「本質をちゃんと伝えたい」快進撃を続ける横浜FCユース監督・和田拓三氏の、ニアゾーンのとり方と育成年代への注意点とは
<テーマ4>ポジション別のニアゾーンのとり方【2】
|相手のSHとSBをどれだけつり出せるかが、大事になる ―ウイングの選手がニアゾーンをとりに行くアクションに対して、強調していることはありますか? 和田 外側でサイドバックを基点にした上で、ウイングが内側に入った状態からインナーラップすること(図4)です。あとは、ウイングによるドリブル突破(図5)も強調しています。ウチは、ウイングとサイドバックの関係性が良いので、そこで縦のワンツーもできます。でも、ウイングの選手は、どうしてもカットインしたがる傾向にあります。 ―わかる気がします。 和田 それが強みになれば、問題ないのですが、「相手にとって嫌な場所をどうやって突くかを考えなさい」と常に話しています。ウイングとサイドバックの関係性によって、サイドバックが内側に入って、ボールを受けた場合は、シンプルに1本の縦パスで出ていけます。相手のサイドハーフとサイドバックをどれだけつり出せるかが、大事になります。 個人で突破して中に潜っていくところは、日本代表の三笘薫選手(ブライトン=イングランド)や伊東純也選手(スタッド・ランス=フランス)のようなイメージです。この場所でパスを使わなくても突破できるのは、チームにとって大きいです。1人でここをとれる選手がより重要になっていくと思います。

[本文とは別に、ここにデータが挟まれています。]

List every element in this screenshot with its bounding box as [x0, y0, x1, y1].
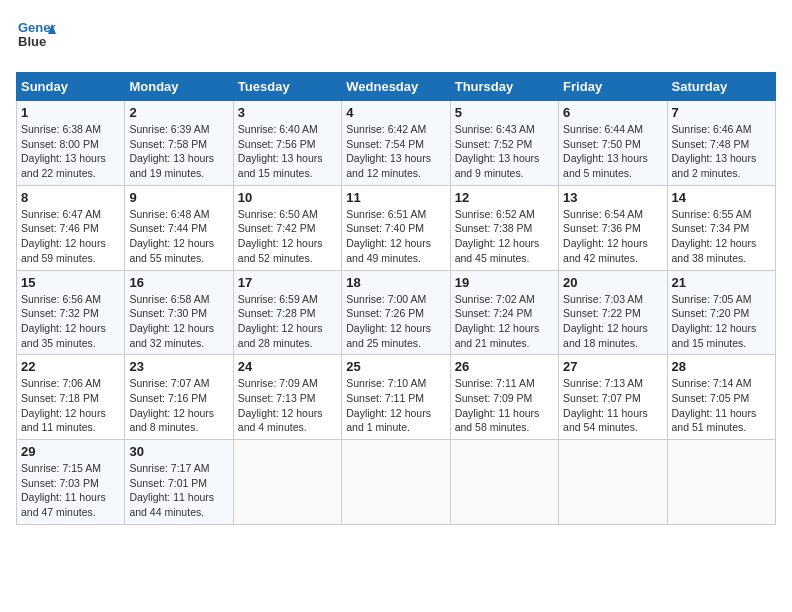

―インサイドハーフやボランチがニアゾーンをとりに行く際に求めるのは、どういったことでしょうか? 和田 インサイドハーフやボランチが上がっていくことのリスクを考えつつ、「フォワードが相手のセンターバックを止めている場合は、積極的に入っていきなさい」(図6)と伝えています。ただし、ボランチがニアゾーンへ入ったときにやり直すようだと、飛び出した意味がなくなるので、クロスやシュートで終わるようにすることを要求しています。 ―そこでボールを奪われると危険です。 和田 ですから、「必ず、ゴールに向かうプレーで終わりなさい」と言っています。この場合も出ていくタイミングが早すぎると、手前で奪われた際のリスクが大きいので、チャレンジする中で、個々のバランスを見つけてほしいところ。ただし、どちらかと言うと、ボランチがハーフレーンでボールを受けた場合は、フォワードがニアゾーンを突くケースが多いです。